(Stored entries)
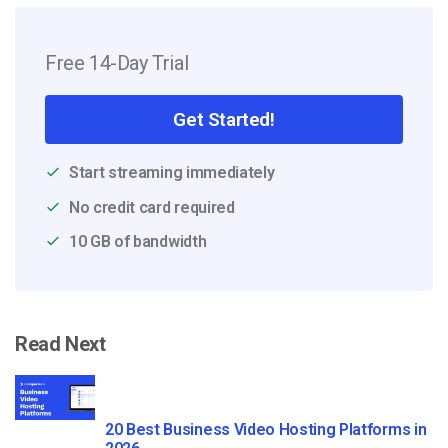
Free 14-Day Trial
Get Started!
Start streaming immediately
No credit card required
10 GB of bandwidth
Read Next
20 Best Business Video Hosting Platforms in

EXERCISE INSTRUCTIONS: Reproduce exactly the line that contains "10 GB of bandwidth" together with each line after it to the end of the entries; include no other lines.

RESPONSE TO THIS EXERCISE:
10 GB of bandwidth
Read Next
20 Best Business Video Hosting Platforms in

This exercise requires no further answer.